*Work order*
In the data, extract each line that holds the string "Build".

*Collected data*
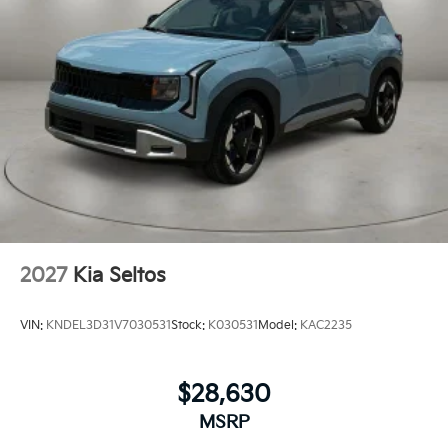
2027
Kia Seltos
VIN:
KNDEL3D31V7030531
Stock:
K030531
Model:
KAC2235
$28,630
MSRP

==

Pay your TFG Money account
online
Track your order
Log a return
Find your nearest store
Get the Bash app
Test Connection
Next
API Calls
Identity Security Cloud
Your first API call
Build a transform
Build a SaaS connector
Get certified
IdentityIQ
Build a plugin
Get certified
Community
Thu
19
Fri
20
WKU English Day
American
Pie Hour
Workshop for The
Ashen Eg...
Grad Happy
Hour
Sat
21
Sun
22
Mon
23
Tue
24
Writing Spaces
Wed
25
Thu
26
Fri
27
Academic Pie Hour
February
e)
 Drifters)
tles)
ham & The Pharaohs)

*Completed exercise*
Build a transform
Build a SaaS connector
Build a plugin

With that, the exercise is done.